REQUIRED ACTION:
The copy should hold exactly the lines below from the one that contains "LUIGI BORMIOLI" through the one that contains "健康レシピコレクション" and nothing else, so no pictures.

PROVIDED RECORDS: Begin

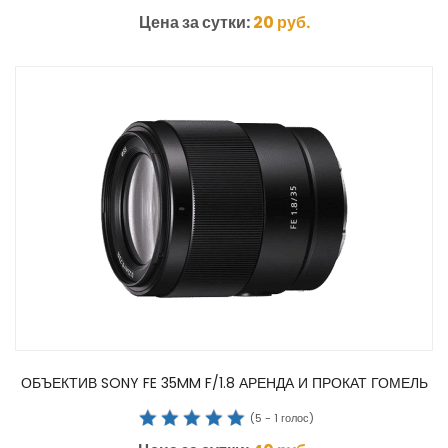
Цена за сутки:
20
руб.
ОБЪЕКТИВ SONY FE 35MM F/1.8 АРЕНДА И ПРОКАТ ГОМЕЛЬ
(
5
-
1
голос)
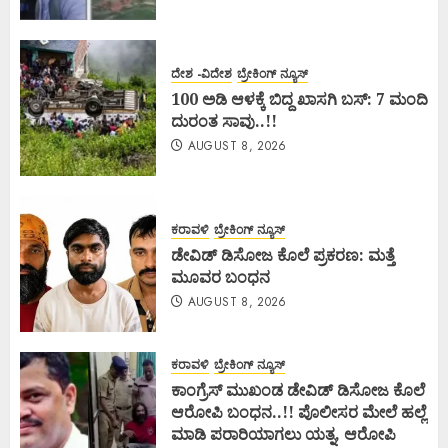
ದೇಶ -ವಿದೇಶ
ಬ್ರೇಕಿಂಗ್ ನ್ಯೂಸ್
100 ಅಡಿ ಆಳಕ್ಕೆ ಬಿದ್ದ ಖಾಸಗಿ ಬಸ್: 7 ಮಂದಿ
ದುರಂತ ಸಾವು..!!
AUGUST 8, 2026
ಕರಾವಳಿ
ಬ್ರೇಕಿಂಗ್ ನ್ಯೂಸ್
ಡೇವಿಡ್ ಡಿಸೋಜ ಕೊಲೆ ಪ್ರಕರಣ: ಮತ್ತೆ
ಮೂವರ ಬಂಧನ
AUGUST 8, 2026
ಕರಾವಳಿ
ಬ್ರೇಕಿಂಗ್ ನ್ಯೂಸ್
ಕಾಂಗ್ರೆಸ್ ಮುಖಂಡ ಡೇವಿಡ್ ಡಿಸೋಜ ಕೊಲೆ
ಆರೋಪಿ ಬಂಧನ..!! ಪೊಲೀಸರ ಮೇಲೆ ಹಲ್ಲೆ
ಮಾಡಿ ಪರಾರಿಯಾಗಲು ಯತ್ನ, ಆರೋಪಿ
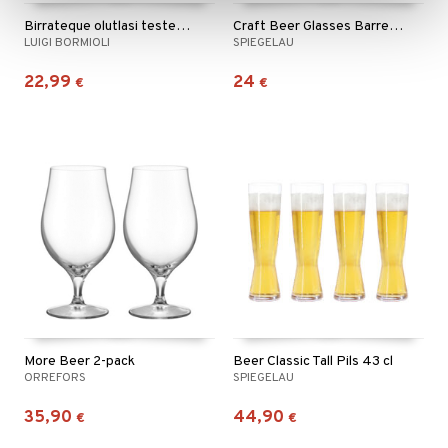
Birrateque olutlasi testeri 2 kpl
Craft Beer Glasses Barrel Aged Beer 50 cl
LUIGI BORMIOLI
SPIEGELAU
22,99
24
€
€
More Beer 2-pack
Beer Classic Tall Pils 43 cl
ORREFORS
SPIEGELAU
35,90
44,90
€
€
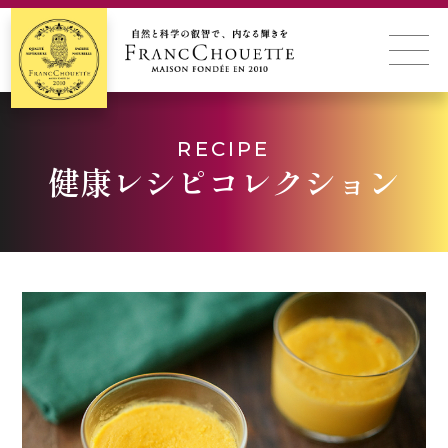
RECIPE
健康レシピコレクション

PROVIDED RECORDS: End
PROVIDED RECORDS: Begin

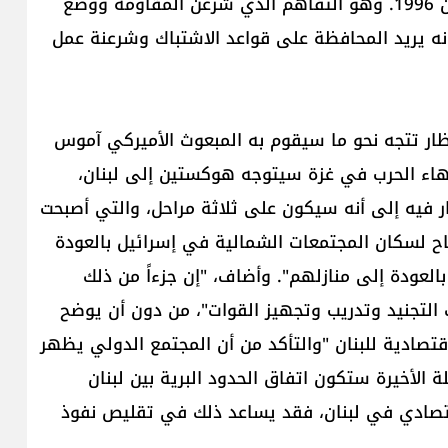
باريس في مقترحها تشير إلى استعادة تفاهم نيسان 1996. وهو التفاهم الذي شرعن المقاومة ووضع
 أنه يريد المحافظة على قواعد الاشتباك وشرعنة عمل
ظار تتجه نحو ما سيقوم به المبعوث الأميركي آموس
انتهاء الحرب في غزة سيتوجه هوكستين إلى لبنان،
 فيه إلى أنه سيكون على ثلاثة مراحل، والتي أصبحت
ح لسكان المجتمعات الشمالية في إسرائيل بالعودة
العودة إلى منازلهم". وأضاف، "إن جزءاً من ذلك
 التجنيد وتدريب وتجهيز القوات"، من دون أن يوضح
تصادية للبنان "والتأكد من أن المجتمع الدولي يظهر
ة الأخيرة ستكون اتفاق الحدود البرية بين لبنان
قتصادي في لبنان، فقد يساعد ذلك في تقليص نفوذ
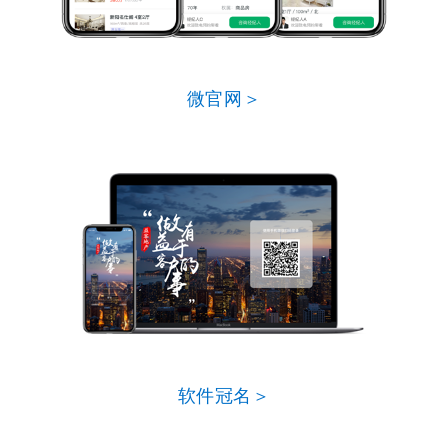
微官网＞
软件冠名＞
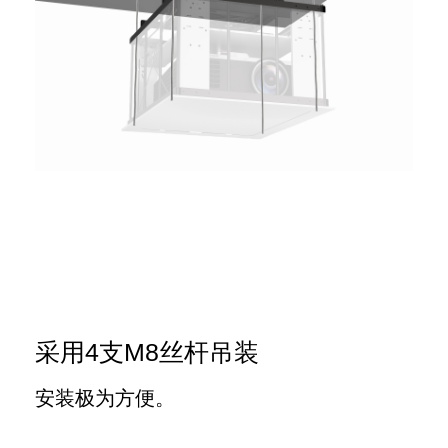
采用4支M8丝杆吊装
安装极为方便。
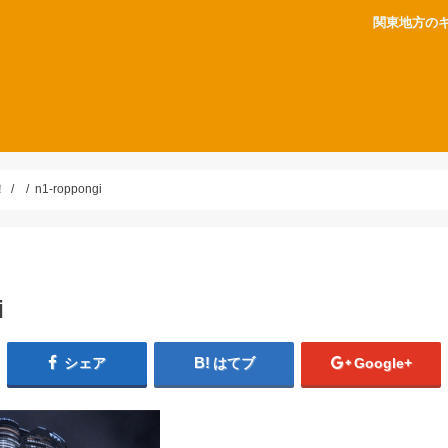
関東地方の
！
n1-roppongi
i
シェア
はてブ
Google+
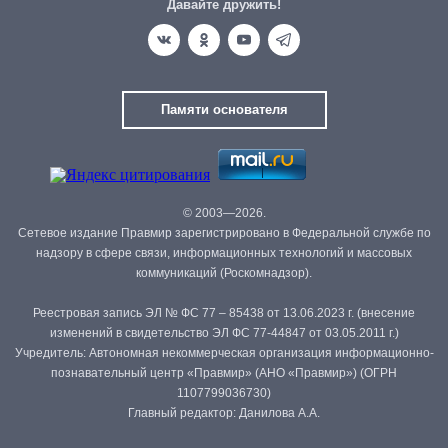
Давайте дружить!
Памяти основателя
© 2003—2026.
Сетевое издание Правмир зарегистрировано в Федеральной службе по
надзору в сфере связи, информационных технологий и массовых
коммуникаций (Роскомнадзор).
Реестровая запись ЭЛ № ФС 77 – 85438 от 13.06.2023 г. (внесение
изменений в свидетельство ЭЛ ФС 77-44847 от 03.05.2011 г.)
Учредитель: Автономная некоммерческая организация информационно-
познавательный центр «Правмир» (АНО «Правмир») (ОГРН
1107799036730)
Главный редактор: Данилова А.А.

PROVIDED RECORDS: End

ANSWER:
LUIGI BORMIOLI
SPIEGELAU
22,99
24
€
€
More Beer 2-pack
Beer Classic Tall Pils 43 cl
ORREFORS
SPIEGELAU
35,90
44,90
€
€
RECIPE
健康レシピコレクション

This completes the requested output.